Internments

Seth had been in the cell for days. They'd been feeding him, which was something, but he'd heard nothing of Morgan. During that time, what he'd heard all too much of was the near constant anguish of the poor souls who were being turned by the blood mage. Seth's outlook was surprisingly light, and he had no idea why. He guessed, correctly, that much of his calmness had something to do with the lack of distressing feedback through his link to Morgan. He couldn't actually identify any kind influence but he was just reassured somehow.

The others around him were not so lucky.

A major part of the early conditioning of a drone was the soul-crushing effect of witnessing the suffering of the others in their lot. Some of the poor wretches would be brought back into the cells during brief breaks in their torture. When one was brought into the cell Seth shared with another man, Seth recognized the opportunity.

The young man with him was fit and had some experience fighting in the streets and alleys of the city where he'd grown up. The guards hadn't chained either of them too anything and they didn't seem ready to deal with anything except the totally disheartened or the wildly panicked. Seth had spent his time reaching down, talking to the worn out young man. Making a connection, and, even though it was kind of cruel, getting the kid to understand just how final his position was. In short, making him into a weapon.

As a group they had exactly no chance. The men and women in the cells were lost, and they'd come to understand that dying was their best option. Seth himself was alone in possibly having a future worth having. He would give these people a chance to rise up. To strike back, however futile that gesture would be. And in doing that, they could just barely give him the chance to do something substantial toward ending this whole thing.
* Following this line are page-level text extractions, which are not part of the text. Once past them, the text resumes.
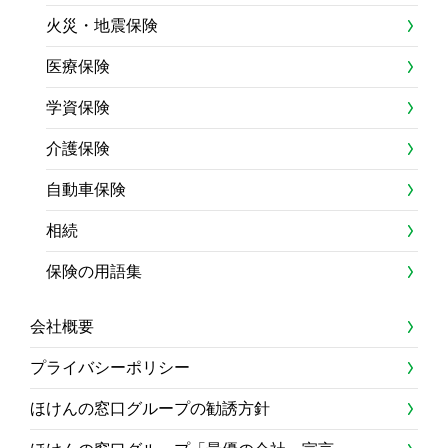
火災・地震保険
医療保険
学資保険
介護保険
自動車保険
相続
保険の用語集
会社概要
プライバシーポリシー
ほけんの窓口グループの勧誘方針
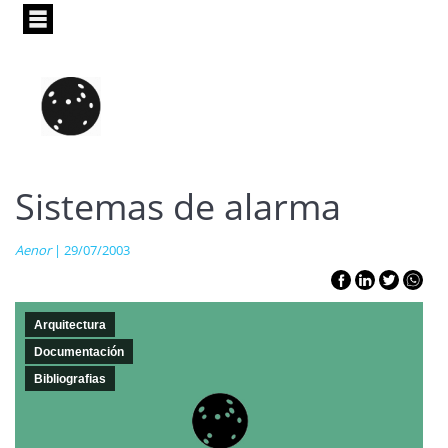
Pasar
al
contenido
principal
Sistemas de alarma
Aenor
| 29/07/2003
Arquitectura
Documentación
Bibliografias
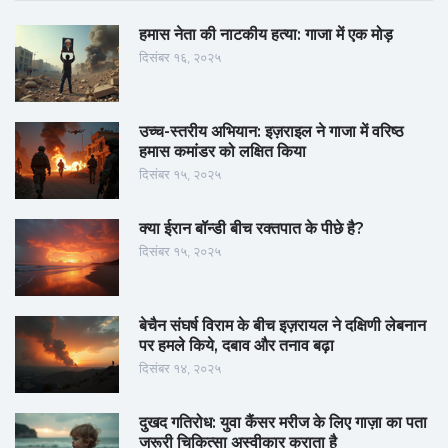
हमास नेता की नाटकीय हत्या: गाजा में एक मोड़
दिसंबर १६, २०२५
उच्च-स्तरीय अभियान: इज़राइल ने गाजा में वरिष्ठ
हमास कमांडर को लक्षित किया
दिसंबर १५, २०२५
क्या ईरान बॉन्डी बीच रक्तपात के पीछे है?
दिसंबर १५, २०२५
बेचैन संघर्ष विराम के बीच इज़रायल ने दक्षिणी लेबनान
पर हमले किये, दबाव और तनाव बढ़ा
दिसंबर १४, २०२५
दुखद गतिरोध: युवा कैंसर मरीज के लिए गाज़ा का पता
जरूरी चिकित्सा अस्वीकार कराता है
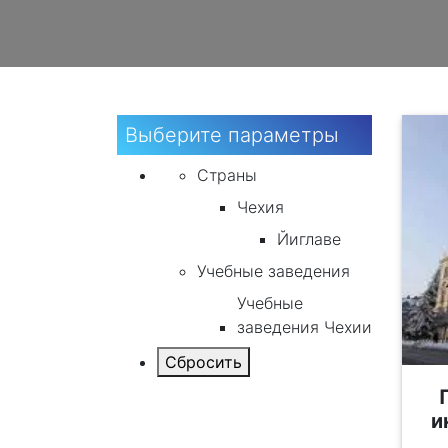
Выберите параметры
Страны
Чехия
Йиглаве
Учебные заведения
Учебные
заведения Чехии
и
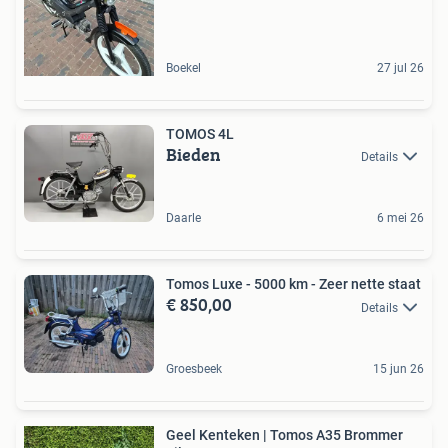
Boekel
27 jul 26
TOMOS 4L
Bieden
Details
Daarle
6 mei 26
Tomos Luxe - 5000 km - Zeer nette staat
€ 850,00
Details
Groesbeek
15 jun 26
Geel Kenteken | Tomos A35 Brommer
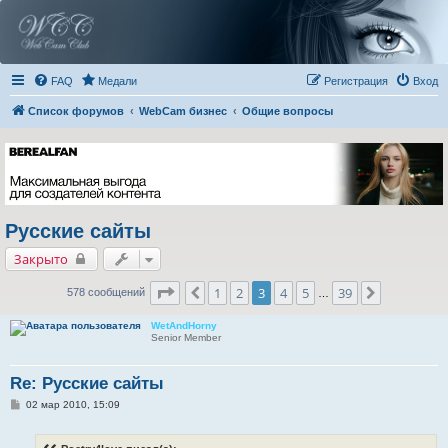
FAQ
Медали
Регистрация
Вход
Список форумов
WebCam бизнес
Общие вопросы
Русские сайты
Закрыто
Страница
3
из
39
1
2
3
4
5
39
Пред.
След.
578 сообщений
…
WetAndHorny
Senior Member
Re: Русские сайты
С
02 мар 2010, 15:09
о
о
б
That was the deal he'd made with the young man, whose name he refused to think, but which he knew, no matter how much he tried to blot it out of his guilty conscience.

The down side was that the moment they acted against any of the drones the blood mage would know, so it would be a race against time to get the others out of their cells.

The wretch they'd brought into Seth's cell was already broken and Seth made the only connection to him he could. Seth promised to kill him if he'd do what was needed on cue. It took a while to get that through. The man's sanity was gone and part of its being driven off was the repeated broken promise of final relief. But Seth did make him understand, and believe, and then it was a matter of waiting.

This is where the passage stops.